__Data entries__

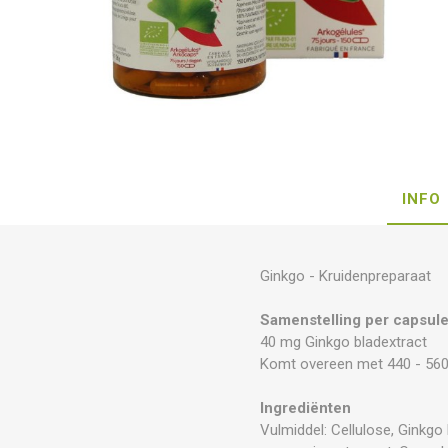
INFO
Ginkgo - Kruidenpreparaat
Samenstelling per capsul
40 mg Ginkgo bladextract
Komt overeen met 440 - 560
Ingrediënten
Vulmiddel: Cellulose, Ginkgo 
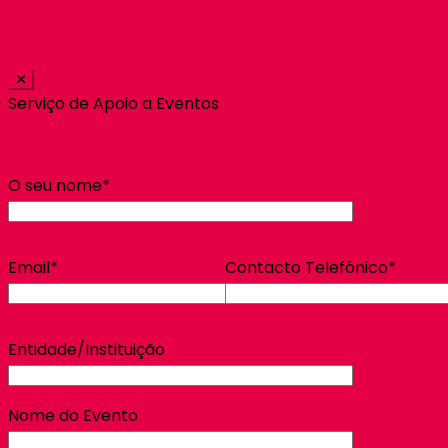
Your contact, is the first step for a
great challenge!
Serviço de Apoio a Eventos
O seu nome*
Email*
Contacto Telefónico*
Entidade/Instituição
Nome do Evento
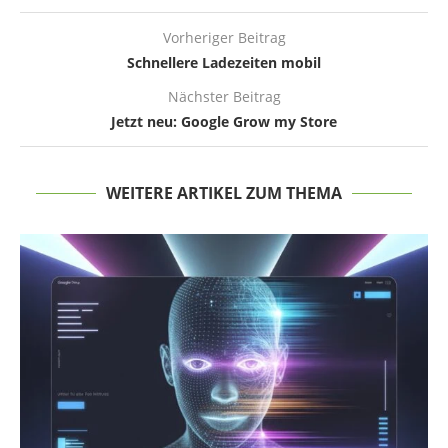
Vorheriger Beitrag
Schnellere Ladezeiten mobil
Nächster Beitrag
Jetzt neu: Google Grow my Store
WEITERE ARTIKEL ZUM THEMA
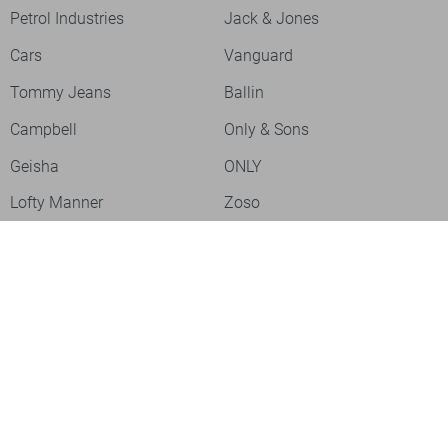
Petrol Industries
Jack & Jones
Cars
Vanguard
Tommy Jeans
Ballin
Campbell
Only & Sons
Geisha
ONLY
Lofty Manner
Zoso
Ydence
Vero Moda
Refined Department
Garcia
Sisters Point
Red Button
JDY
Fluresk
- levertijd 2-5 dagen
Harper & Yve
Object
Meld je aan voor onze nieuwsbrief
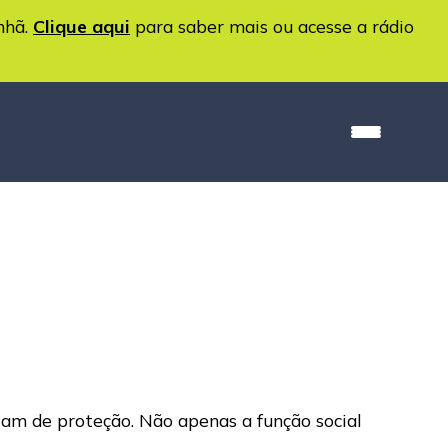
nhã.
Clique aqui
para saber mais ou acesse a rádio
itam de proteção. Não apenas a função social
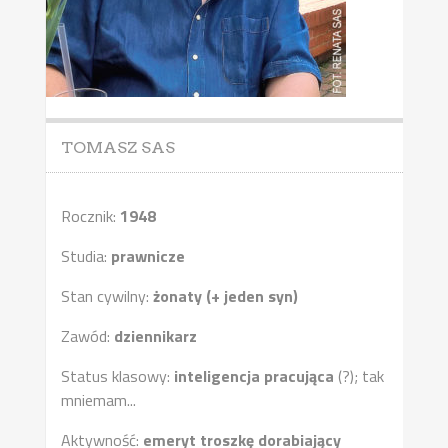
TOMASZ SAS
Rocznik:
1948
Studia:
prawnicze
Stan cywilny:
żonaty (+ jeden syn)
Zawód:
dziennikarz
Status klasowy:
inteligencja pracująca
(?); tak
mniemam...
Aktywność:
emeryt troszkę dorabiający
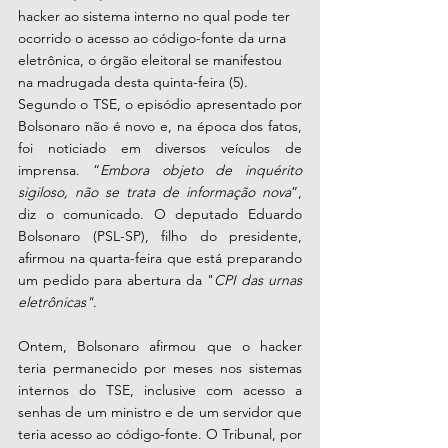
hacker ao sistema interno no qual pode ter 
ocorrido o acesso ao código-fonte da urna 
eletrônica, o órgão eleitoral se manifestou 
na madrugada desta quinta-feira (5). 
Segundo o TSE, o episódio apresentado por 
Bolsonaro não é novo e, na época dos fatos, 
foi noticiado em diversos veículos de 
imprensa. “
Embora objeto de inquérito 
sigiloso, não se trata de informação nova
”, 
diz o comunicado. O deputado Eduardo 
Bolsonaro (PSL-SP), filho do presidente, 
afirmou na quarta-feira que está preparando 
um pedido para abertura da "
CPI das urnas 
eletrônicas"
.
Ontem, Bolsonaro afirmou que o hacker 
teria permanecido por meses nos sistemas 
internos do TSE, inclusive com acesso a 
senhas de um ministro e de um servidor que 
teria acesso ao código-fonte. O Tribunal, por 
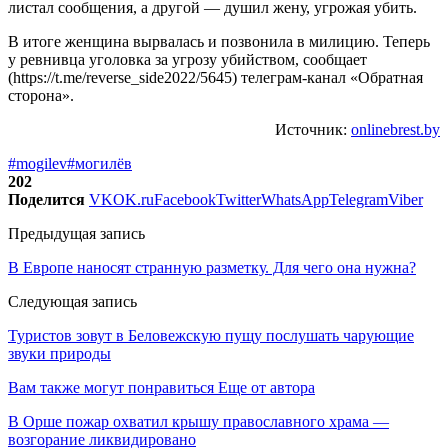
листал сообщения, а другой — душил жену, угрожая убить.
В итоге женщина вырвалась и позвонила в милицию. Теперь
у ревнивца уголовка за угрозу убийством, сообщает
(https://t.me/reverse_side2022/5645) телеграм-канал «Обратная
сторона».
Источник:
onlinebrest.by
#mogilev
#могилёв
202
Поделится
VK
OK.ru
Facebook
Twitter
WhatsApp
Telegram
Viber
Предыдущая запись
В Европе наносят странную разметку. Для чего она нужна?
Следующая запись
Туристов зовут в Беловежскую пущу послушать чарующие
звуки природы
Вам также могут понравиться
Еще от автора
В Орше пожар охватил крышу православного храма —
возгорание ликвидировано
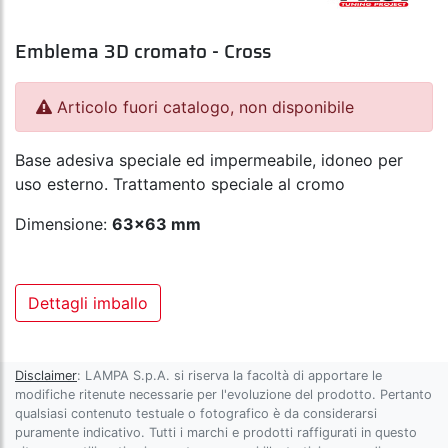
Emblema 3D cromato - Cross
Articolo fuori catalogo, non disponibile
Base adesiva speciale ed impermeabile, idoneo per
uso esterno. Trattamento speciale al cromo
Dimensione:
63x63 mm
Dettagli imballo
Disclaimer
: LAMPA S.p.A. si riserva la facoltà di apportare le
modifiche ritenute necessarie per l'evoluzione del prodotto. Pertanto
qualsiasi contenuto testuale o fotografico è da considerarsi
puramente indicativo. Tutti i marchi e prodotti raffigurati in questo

__WHAT YOU HAVE TO DO__
Your answer must be an exact copy of every entry, with the pictures left out.

__OUTPUT OF THE EXERCISE__
INFO
Ginkgo - Kruidenpreparaat
Samenstelling per capsul
40 mg Ginkgo bladextract
Komt overeen met 440 - 560
Ingrediënten
Vulmiddel: Cellulose, Ginkgo 
Your contact, is the first step for a
great challenge!
Serviço de Apoio a Eventos
O seu nome*
Email*
Contacto Telefónico*
Entidade/Instituição
Nome do Evento
Vorheriger Beitrag
Schnellere Ladezeiten mobil
Nächster Beitrag
Jetzt neu: Google Grow my Store
WEITERE ARTIKEL ZUM THEMA
Petrol Industries
Jack & Jones
Cars
Vanguard
Tommy Jeans
Ballin
Campbell
Only & Sons
Geisha
ONLY
Lofty Manner
Zoso
Ydence
Vero Moda
Refined Department
Garcia
Sisters Point
Red Button
JDY
Fluresk
- levertijd 2-5 dagen
Harper & Yve
Object
Meld je aan voor onze nieuwsbrief
nhã.
Clique aqui
para saber mais ou acesse a rádio
itam de proteção. Não apenas a função social
TOMASZ SAS
Rocznik:
1948
Studia:
prawnicze
Stan cywilny:
żonaty (+ jeden syn)
Zawód:
dziennikarz
Status klasowy:
inteligencja pracująca
(?); tak
mniemam...
Aktywność:
emeryt troszkę dorabiający
hacker ao sistema interno no qual pode ter 
ocorrido o acesso ao código-fonte da urna 
eletrônica, o órgão eleitoral se manifestou 
na madrugada desta quinta-feira (5). 
Segundo o TSE, o episódio apresentado por 
Bolsonaro não é novo e, na época dos fatos, 
foi noticiado em diversos veículos de 
imprensa. “
Embora objeto de inquérito 
sigiloso, não se trata de informação nova
”, 
diz o comunicado. O deputado Eduardo 
Bolsonaro (PSL-SP), filho do presidente, 
afirmou na quarta-feira que está preparando 
um pedido para abertura da "
CPI das urnas 
eletrônicas"
.
Ontem, Bolsonaro afirmou que o hacker 
teria permanecido por meses nos sistemas 
internos do TSE, inclusive com acesso a 
senhas de um ministro e de um servidor que 
teria acesso ao código-fonte. O Tribunal, por 
листал сообщения, а другой — душил жену, угрожая убить.
В итоге женщина вырвалась и позвонила в милицию. Теперь
у ревнивца уголовка за угрозу убийством, сообщает
(https://t.me/reverse_side2022/5645) телеграм-канал «Обратная
сторона».
Источник:
onlinebrest.by
#mogilev
#могилёв
202
Поделится
VK
OK.ru
Facebook
Twitter
WhatsApp
Telegram
Viber
Предыдущая запись
В Европе наносят странную разметку. Для чего она нужна?
Следующая запись
Туристов зовут в Беловежскую пущу послушать чарующие
звуки природы
Вам также могут понравиться
Еще от автора
В Орше пожар охватил крышу православного храма —
возгорание ликвидировано
Emblema 3D cromato - Cross
Articolo fuori catalogo, non disponibile
Base adesiva speciale ed impermeabile, idoneo per
uso esterno. Trattamento speciale al cromo
Dimensione:
63x63 mm
Dettagli imballo
Disclaimer
: LAMPA S.p.A. si riserva la facoltà di apportare le
modifiche ritenute necessarie per l'evoluzione del prodotto. Pertanto
qualsiasi contenuto testuale o fotografico è da considerarsi
puramente indicativo. Tutti i marchi e prodotti raffigurati in questo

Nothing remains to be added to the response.